:: Work task ::
All that is wanted is the exact text of the lines below from the one with "Vrátený tovar" through the one with "контробрешетка;", inclusive, minus any pictures.
** Input for this task follows **
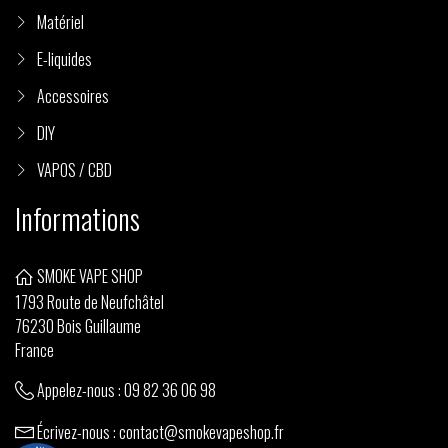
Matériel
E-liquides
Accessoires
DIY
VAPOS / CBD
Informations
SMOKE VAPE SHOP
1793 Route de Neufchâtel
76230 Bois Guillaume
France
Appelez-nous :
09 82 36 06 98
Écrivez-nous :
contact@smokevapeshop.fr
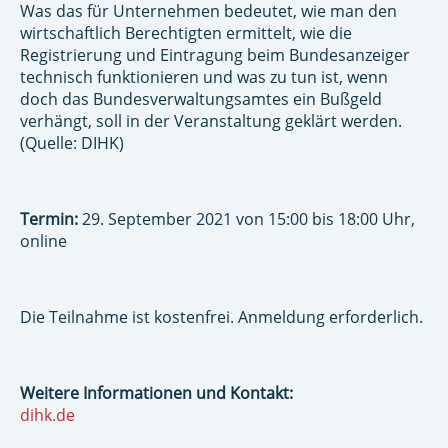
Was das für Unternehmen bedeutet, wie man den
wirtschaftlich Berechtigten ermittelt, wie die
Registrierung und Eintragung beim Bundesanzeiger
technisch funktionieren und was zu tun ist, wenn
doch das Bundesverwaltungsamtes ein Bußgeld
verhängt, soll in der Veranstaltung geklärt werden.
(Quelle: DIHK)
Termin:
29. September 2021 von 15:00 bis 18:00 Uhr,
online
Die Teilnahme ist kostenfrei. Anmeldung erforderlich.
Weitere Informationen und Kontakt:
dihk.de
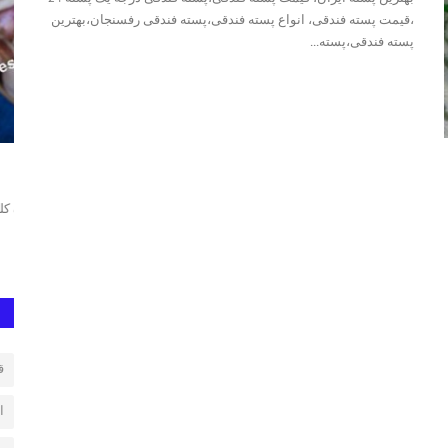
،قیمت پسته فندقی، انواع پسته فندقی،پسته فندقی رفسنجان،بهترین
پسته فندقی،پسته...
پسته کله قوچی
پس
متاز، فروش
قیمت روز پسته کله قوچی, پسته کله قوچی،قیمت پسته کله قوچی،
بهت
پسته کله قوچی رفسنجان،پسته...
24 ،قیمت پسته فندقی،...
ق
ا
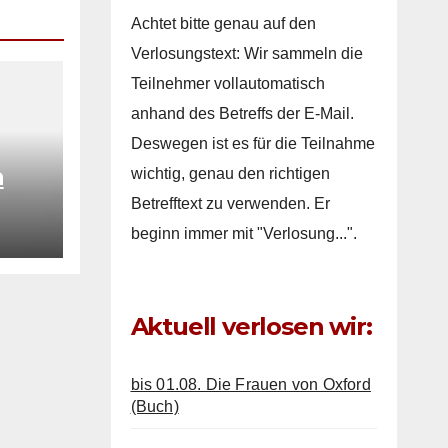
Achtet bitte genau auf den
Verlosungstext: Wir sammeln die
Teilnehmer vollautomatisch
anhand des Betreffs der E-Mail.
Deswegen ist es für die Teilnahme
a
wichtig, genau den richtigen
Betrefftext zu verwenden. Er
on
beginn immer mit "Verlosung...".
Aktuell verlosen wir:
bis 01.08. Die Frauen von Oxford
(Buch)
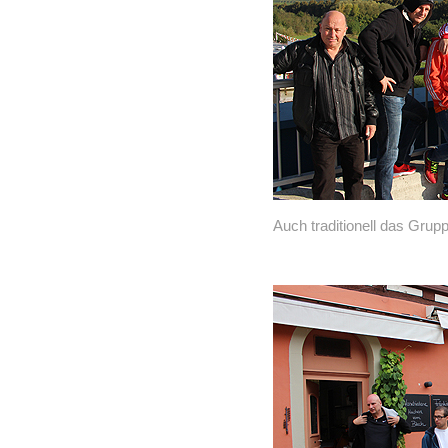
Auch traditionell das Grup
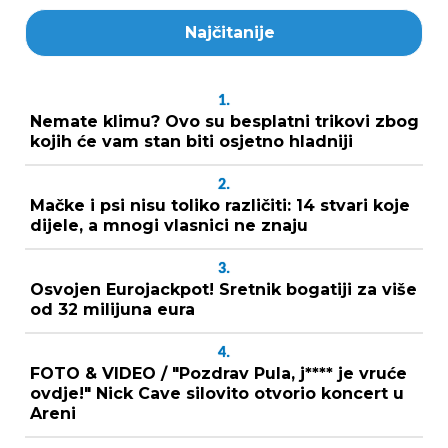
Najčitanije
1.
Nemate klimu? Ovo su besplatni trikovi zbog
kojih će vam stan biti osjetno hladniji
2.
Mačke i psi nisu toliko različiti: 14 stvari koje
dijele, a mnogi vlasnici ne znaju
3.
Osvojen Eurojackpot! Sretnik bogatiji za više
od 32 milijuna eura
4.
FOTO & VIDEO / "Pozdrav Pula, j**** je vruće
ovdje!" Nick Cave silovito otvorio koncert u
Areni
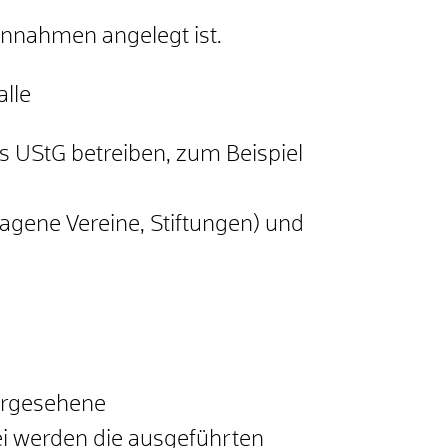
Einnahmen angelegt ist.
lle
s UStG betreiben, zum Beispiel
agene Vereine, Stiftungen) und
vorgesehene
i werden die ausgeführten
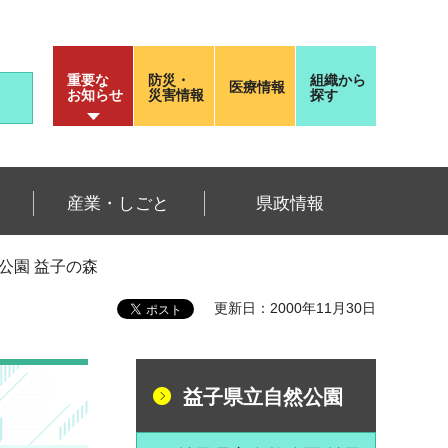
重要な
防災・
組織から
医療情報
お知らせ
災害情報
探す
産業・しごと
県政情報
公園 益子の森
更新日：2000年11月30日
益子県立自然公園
** End of Input for this task **
** Input for this task follows **
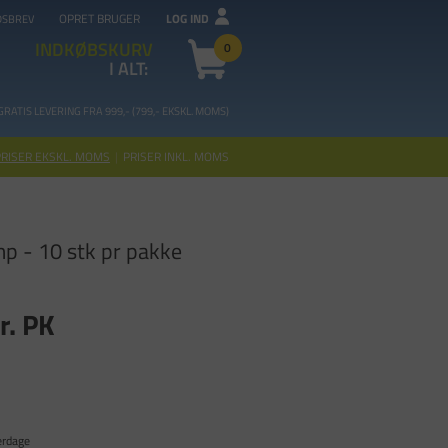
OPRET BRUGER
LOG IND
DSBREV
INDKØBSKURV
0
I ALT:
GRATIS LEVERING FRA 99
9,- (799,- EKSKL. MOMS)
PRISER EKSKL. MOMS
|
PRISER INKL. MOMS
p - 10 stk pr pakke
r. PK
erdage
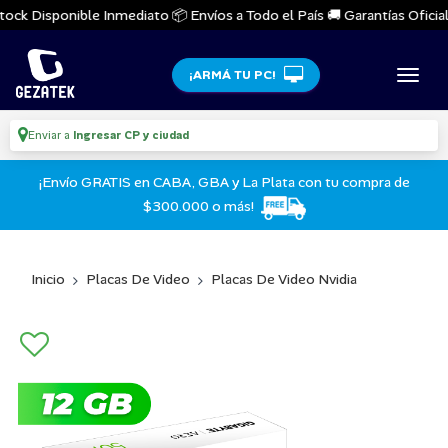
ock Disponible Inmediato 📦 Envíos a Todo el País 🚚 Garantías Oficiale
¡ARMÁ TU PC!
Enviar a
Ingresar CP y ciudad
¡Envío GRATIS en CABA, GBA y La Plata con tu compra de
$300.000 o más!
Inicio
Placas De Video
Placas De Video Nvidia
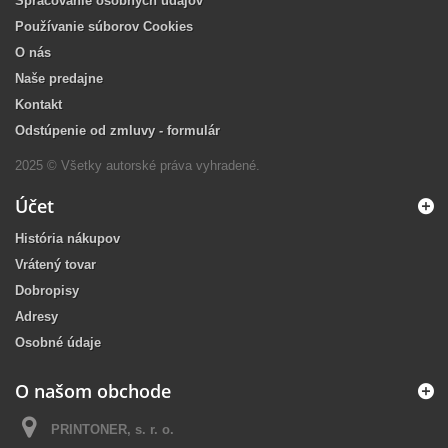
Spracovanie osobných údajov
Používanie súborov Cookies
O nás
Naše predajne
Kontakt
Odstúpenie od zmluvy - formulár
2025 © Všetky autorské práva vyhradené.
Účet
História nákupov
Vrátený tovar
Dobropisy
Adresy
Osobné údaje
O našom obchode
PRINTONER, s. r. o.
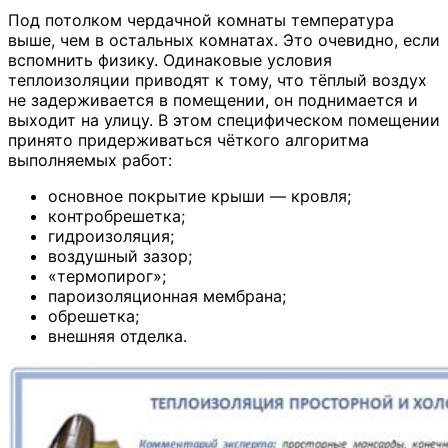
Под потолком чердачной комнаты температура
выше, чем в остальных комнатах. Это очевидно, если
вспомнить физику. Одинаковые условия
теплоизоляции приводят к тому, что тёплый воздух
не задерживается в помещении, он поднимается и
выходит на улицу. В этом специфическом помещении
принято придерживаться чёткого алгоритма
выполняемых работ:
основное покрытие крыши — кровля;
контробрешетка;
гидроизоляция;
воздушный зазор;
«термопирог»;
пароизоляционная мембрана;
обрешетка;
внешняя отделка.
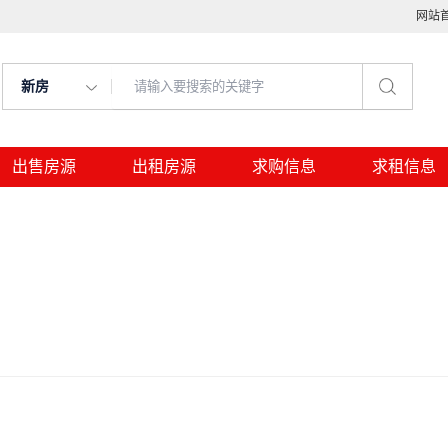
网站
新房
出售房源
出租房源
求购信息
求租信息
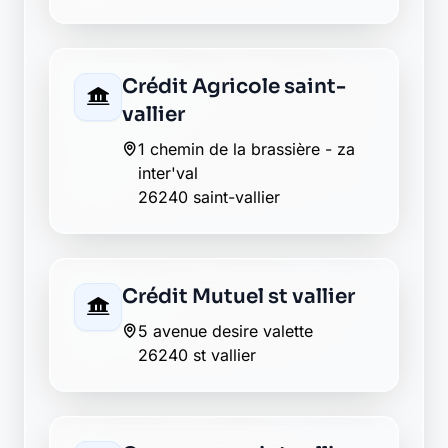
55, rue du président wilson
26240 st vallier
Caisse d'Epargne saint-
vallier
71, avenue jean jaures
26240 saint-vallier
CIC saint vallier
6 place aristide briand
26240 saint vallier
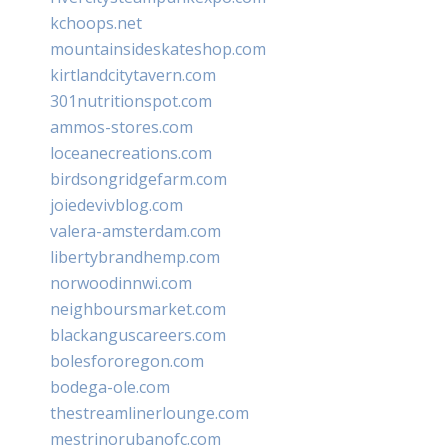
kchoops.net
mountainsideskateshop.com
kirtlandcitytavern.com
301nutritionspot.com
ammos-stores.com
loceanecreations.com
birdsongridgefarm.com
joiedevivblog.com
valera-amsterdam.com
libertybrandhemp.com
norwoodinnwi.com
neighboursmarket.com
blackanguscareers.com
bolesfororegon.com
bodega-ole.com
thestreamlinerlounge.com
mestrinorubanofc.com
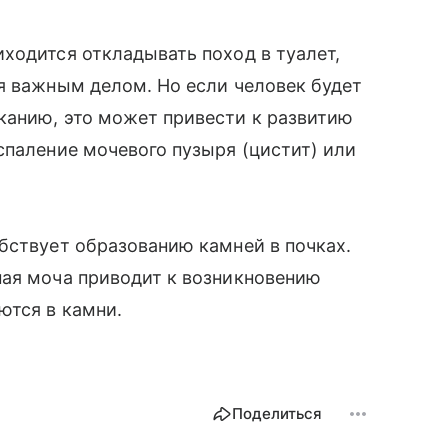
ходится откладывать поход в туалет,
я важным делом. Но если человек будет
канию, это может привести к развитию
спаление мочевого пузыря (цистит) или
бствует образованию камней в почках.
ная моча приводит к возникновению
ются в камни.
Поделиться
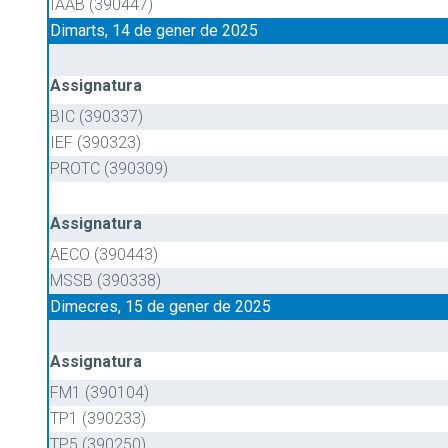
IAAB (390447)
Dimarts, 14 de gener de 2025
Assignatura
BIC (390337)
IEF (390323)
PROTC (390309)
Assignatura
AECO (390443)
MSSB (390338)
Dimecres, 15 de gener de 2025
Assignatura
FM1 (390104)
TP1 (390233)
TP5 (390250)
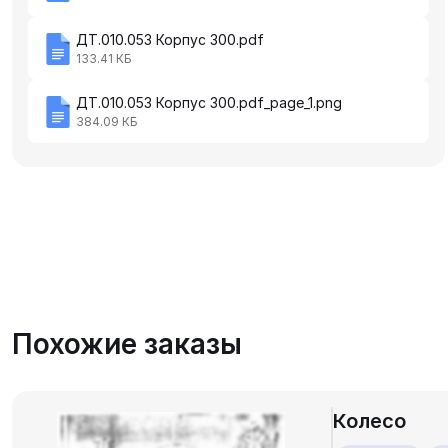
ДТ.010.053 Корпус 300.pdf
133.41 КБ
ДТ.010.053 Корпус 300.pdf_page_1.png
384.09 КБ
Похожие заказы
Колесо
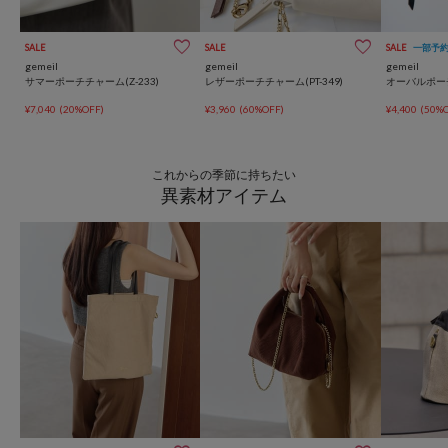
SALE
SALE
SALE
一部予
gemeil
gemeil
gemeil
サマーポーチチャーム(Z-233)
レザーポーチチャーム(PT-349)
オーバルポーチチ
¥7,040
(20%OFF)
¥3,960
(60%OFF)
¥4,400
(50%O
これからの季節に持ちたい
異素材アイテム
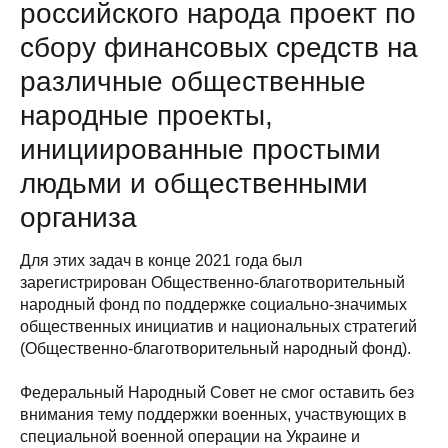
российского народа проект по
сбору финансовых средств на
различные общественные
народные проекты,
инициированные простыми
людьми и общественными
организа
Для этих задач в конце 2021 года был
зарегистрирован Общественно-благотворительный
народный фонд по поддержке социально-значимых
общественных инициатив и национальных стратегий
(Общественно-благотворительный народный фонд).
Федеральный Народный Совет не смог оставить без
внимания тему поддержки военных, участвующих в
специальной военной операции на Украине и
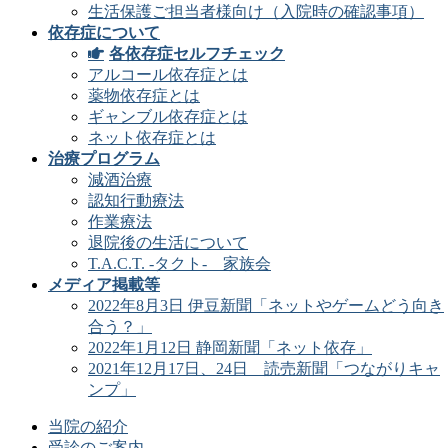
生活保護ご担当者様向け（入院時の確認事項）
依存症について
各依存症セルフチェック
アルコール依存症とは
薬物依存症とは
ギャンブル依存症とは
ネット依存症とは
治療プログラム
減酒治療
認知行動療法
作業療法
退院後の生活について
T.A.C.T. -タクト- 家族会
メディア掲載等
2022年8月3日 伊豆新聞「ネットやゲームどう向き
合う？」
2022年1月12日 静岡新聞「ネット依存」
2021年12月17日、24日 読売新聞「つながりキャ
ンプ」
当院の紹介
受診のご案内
** End of Input for this task **
** Input for this task follows **
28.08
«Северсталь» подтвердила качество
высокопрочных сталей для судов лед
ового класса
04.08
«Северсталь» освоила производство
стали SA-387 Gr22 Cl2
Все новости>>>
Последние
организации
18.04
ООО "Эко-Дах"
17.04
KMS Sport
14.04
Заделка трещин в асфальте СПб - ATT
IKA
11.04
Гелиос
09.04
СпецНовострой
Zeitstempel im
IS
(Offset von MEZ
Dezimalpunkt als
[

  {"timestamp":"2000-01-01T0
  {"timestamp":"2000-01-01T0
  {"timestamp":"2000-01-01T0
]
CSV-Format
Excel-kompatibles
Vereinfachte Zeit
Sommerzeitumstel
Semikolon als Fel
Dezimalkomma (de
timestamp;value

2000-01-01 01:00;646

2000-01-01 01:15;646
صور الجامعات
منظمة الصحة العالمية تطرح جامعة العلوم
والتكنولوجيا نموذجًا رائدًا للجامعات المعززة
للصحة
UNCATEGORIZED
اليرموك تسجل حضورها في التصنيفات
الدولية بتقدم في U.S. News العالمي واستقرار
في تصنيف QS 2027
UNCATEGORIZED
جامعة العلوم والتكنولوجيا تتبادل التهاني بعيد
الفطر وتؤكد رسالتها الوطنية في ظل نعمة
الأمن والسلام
** End of Input for this task **
:: Expected output ::
Vrátený tovar
Dobropisy
Adresy
Osobné údaje
O našom obchode
PRINTONER, s. r. o.
Под потолком чердачной комнаты температура
выше, чем в остальных комнатах. Это очевидно, если
вспомнить физику. Одинаковые условия
теплоизоляции приводят к тому, что тёплый воздух
не задерживается в помещении, он поднимается и
выходит на улицу. В этом специфическом помещении
принято придерживаться чёткого алгоритма
выполняемых работ:
основное покрытие крыши — кровля;
контробрешетка;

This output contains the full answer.